Why Have the Big Banks Wet their Pants About Climate Change?

There’s an excellent article in Spiked by Telegraph columnist Andrew Orlowski that puts the suspension of HSBC’s Stuart Kirk into perspective. As readers will recall, Kirk was suspended last week after giving a heretical presentation at an investors’ summit organised by the FT entitled “Why investors need not worry about climate risk”. But why did some green members of the audience complain – and why did HSBC rush to placate those activists? It’s all about the current fashion for basing investment decisions on a company’s ESG rating, which stands for ‘Environmental, Social and Governance’, Orlowski explains.

ESG is essentially a rating tool which punishes companies and fund managers for activities that are deemed sinful, such as investing in fossil fuels. BlackRock chairman Larry Fink – perhaps the most influential capitalist in the world – is one of the driving forces behind the adoption of ESG. In 2020, he wrote that “the evidence on climate risk is compelling investors to reassess core assumptions about modern finance… In the near future – and sooner than most anticipate – there will be a significant reallocation of capital”.

Fink’s firm, BlackRock, is in a position to make that reallocation happen, as one of three investment managers that effectively “owns the market”. As the Wall Street Journal explained last week: “In 90 per cent of public companies, one of the Big Three is the largest shareholder” Companies that fail to comply with ESG demands are effectively bullied into doing so. Activists can vote out directors who disagree. ESG has gone largely unchallenged, as the response to Kirk’s presentation illustrates. ESG assets are now worth over $50 trillion. Mastercard recently linked its executive pay to ESG targets on “carbon neutrality, financial inclusion and gender-pay parity”. Long-term investment in fossil-fuel extraction has declined markedly thanks to ESG.

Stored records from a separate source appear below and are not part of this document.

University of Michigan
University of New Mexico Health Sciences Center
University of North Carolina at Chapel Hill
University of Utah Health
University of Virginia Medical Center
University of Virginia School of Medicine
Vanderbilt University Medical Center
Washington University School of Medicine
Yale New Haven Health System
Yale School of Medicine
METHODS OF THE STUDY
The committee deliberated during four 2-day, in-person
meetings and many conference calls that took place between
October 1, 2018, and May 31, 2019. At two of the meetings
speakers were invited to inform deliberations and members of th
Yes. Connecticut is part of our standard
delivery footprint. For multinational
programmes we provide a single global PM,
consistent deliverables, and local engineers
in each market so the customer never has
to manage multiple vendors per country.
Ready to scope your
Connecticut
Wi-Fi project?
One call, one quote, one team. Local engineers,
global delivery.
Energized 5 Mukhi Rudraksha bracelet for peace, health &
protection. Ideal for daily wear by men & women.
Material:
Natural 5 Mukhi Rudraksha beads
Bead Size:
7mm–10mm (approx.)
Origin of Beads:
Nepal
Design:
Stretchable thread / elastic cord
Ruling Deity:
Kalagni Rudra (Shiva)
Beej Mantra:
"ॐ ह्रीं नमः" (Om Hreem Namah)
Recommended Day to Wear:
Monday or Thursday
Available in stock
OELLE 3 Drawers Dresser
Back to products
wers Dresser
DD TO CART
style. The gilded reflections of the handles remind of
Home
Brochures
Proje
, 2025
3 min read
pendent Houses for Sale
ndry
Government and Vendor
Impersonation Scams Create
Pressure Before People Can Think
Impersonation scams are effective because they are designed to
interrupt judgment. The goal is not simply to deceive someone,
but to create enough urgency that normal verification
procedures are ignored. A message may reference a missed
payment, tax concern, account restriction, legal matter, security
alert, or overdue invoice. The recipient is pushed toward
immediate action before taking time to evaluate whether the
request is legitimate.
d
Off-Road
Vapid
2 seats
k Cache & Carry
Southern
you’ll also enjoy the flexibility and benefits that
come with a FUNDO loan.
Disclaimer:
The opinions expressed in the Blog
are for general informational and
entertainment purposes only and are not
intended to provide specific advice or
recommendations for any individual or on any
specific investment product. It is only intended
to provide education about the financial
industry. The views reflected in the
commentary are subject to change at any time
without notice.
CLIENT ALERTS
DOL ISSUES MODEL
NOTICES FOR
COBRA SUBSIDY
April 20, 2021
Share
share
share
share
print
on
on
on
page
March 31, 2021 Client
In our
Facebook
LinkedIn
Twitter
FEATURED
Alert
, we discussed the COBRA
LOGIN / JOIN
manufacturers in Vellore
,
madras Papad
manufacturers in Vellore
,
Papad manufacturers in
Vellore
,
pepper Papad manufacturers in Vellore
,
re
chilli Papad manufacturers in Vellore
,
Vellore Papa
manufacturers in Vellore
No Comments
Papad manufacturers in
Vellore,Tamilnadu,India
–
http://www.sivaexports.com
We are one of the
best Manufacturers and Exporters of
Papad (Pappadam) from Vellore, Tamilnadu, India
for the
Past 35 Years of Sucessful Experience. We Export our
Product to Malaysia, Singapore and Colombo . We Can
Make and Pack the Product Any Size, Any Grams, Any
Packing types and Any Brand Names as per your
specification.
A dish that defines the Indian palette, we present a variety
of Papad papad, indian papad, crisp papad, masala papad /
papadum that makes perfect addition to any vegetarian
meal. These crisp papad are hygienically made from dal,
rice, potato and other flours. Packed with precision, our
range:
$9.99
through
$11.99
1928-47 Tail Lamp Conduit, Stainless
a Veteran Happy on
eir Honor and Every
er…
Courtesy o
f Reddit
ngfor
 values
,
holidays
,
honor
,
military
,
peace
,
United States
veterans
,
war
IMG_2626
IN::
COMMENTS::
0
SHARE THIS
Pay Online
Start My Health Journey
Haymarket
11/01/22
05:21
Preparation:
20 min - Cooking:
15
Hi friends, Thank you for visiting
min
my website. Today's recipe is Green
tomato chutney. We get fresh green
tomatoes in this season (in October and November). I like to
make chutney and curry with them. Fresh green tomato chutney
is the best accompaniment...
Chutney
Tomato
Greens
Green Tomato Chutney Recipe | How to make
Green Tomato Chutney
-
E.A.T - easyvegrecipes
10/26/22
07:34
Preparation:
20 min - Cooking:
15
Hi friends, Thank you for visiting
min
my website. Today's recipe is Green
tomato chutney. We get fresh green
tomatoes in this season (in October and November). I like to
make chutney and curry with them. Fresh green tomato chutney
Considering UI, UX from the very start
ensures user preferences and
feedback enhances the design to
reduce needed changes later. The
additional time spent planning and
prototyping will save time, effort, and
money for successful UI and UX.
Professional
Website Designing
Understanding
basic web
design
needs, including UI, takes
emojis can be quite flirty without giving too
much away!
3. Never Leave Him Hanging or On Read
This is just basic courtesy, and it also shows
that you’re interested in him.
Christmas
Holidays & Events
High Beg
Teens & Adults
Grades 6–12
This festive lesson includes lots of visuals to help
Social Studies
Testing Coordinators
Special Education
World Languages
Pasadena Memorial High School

Yet no one can really agree on what is actually ‘ethical’ in ESG. Last week, Elon Musk’s electric-car firm, Tesla, was ejected from the S&P500 ESG list. In response, Musk called ESG a “scam” that had been “weaponised by phoney social-justice warriors”.

For anyone hoping that ESG’s inexorable rise will continue, radically redirecting capital allocation towards supposedly ‘ethical’ firms, the weeks since Russia’s invasion of Ukraine have been tough. ESG advocates, until recently, could argue that ESG equities were outperforming ‘sin stocks’ like fossil fuels. But this relied largely on the performance of Big Tech stocks, such as Amazon and Alphabet (Google), which are all ESG compliant. In recent weeks, their big gains during the Covid pandemic have gone into reverse.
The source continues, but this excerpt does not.